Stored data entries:
+ + + + + + +
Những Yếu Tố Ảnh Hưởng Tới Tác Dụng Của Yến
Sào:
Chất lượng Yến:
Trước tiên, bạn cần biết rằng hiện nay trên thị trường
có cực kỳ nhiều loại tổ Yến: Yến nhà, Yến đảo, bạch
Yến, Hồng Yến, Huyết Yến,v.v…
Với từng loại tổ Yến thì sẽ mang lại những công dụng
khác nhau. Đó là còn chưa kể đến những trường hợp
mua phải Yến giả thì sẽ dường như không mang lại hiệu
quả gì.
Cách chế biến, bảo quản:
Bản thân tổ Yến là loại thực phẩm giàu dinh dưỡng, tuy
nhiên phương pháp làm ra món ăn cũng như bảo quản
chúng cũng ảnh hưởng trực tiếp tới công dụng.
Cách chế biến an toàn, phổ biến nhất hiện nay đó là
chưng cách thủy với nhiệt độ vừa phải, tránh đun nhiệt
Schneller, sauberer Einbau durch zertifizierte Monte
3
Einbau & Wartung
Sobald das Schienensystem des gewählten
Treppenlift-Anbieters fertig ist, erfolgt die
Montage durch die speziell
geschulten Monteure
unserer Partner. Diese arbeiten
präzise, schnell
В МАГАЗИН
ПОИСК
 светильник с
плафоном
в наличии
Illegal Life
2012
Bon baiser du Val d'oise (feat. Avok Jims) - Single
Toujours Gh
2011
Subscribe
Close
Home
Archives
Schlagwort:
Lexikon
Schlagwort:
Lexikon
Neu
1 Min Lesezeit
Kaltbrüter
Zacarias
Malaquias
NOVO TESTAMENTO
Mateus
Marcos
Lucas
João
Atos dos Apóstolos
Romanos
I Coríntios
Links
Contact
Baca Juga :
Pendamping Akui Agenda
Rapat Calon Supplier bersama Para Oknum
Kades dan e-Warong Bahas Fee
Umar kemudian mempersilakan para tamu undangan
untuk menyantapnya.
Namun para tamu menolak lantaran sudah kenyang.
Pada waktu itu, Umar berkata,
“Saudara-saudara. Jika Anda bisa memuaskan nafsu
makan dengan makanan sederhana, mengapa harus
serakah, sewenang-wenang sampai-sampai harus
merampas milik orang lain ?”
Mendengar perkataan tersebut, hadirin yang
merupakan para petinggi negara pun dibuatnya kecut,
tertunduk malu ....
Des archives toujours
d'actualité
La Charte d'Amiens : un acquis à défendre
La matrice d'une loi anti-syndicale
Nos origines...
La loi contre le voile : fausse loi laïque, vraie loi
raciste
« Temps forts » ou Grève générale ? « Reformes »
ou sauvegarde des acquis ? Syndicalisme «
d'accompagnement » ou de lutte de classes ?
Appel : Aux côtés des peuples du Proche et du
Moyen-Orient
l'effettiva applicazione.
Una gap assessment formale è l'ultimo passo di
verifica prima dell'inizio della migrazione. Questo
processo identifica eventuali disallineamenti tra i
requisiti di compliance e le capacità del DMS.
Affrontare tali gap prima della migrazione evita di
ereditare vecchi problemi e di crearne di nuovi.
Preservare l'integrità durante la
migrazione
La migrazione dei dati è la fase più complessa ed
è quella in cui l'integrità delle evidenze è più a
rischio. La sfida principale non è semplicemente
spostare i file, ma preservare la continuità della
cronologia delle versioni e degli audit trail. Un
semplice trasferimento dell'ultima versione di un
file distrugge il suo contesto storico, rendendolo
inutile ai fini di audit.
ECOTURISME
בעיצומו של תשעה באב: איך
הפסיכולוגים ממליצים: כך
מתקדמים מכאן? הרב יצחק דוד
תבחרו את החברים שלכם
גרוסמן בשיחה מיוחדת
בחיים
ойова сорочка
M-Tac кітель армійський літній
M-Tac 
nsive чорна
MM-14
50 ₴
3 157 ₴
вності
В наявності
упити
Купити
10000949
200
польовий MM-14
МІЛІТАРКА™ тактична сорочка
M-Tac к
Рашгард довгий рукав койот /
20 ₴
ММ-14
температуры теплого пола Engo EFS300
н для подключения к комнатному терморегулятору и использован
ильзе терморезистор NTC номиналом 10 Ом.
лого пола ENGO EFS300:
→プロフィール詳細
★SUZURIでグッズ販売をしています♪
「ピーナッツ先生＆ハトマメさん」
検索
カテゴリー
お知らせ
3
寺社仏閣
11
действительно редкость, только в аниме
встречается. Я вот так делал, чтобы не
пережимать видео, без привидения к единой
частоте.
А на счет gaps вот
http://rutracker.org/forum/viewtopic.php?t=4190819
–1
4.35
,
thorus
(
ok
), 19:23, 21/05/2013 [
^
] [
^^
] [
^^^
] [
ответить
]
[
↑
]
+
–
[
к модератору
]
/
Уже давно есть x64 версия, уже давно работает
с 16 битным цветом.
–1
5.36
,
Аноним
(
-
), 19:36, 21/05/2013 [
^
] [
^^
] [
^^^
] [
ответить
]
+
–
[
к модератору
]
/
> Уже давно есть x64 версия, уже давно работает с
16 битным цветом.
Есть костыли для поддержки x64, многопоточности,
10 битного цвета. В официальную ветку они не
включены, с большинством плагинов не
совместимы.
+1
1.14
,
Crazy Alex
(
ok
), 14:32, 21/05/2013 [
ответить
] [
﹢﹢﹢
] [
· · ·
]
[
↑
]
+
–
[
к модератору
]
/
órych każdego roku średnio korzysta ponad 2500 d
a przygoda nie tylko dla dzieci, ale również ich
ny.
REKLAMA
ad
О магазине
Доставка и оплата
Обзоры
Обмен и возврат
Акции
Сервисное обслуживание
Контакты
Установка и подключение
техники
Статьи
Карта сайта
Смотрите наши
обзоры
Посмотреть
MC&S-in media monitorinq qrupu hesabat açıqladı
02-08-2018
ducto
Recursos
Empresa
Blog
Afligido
+ + + + + + +
Check each line of the data above, and please copy the ones in which the string "сорочка" occurs.

RESPONSE TO THIS TASK:
ойова сорочка
МІЛІТАРКА™ тактична сорочка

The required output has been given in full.